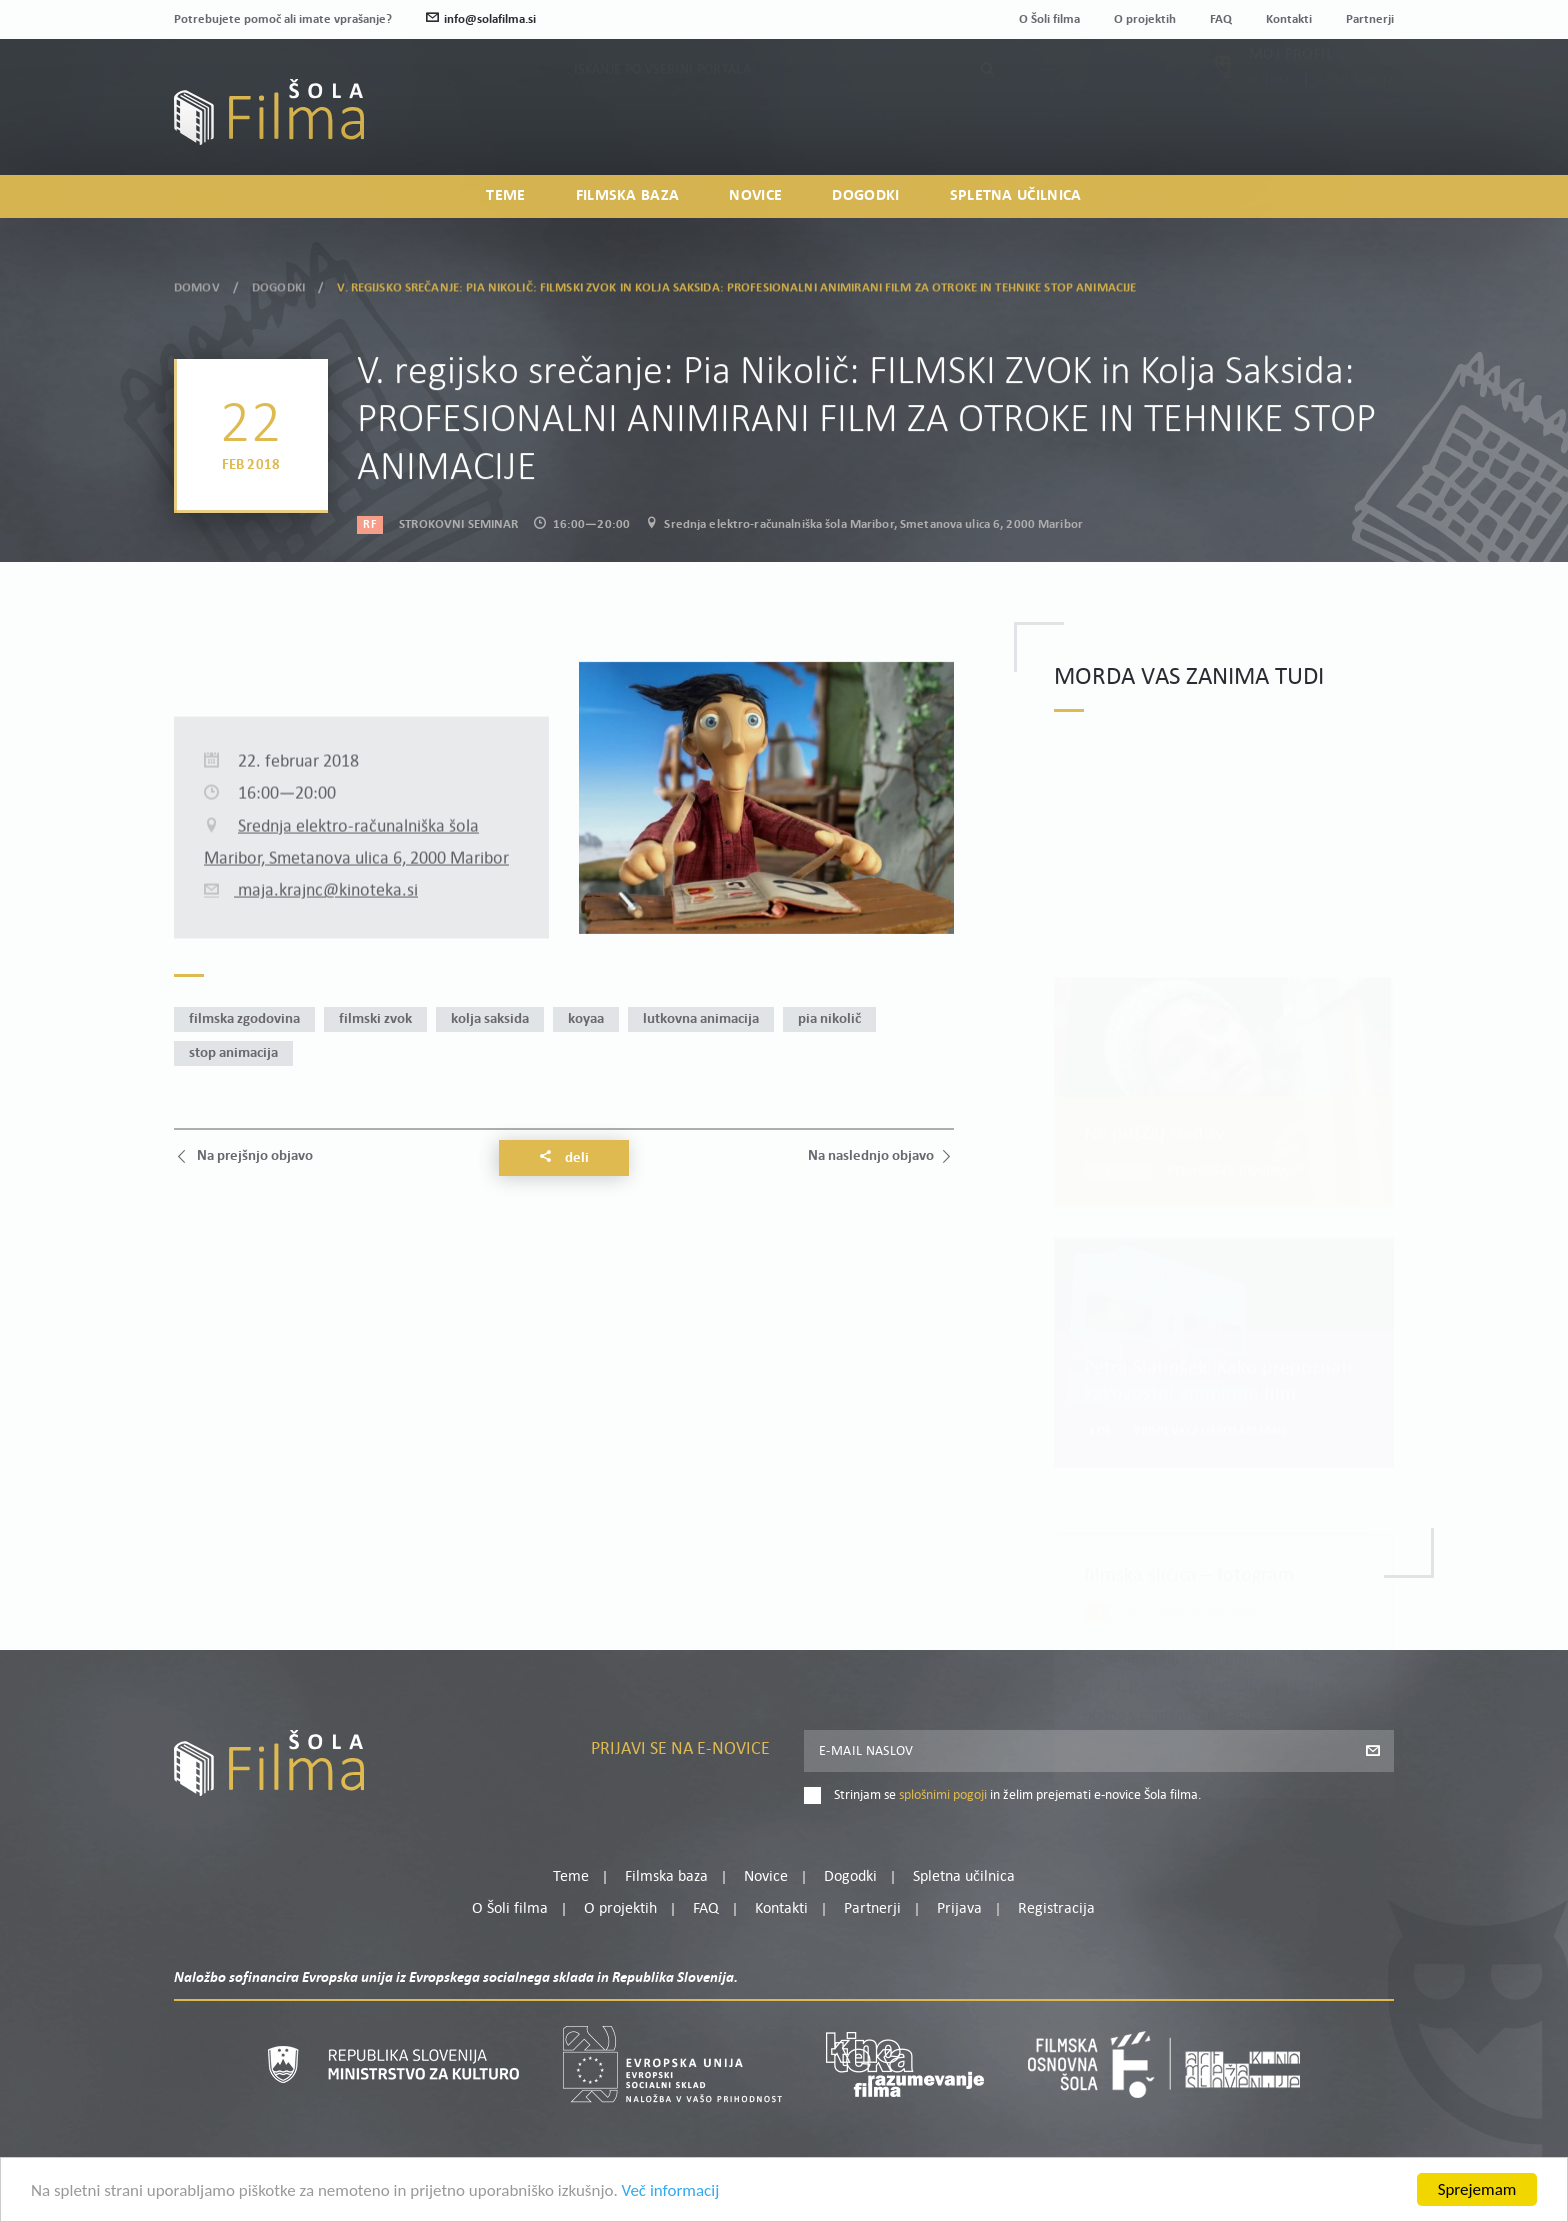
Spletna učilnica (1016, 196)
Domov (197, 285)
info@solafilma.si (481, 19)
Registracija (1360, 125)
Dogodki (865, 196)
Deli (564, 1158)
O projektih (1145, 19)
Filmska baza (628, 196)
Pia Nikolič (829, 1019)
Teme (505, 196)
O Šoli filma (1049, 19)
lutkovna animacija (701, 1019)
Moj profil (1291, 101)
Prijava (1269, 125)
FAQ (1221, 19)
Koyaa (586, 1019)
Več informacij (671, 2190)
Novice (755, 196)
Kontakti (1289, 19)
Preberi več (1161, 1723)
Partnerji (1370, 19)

════

▶ **REQUIRED ACTION**: This exercise asks for the line with "Domov (197, 285)" and all lines after it through the end of the records above, retyped exactly and with nothing else.

▶ **WRITTEN SOLUTION**:
Domov (197, 285)
info@solafilma.si (481, 19)
Registracija (1360, 125)
Dogodki (865, 196)
Deli (564, 1158)
O projektih (1145, 19)
Filmska baza (628, 196)
Pia Nikolič (829, 1019)
Teme (505, 196)
O Šoli filma (1049, 19)
lutkovna animacija (701, 1019)
Moj profil (1291, 101)
Prijava (1269, 125)
FAQ (1221, 19)
Koyaa (586, 1019)
Več informacij (671, 2190)
Novice (755, 196)
Kontakti (1289, 19)
Preberi več (1161, 1723)
Partnerji (1370, 19)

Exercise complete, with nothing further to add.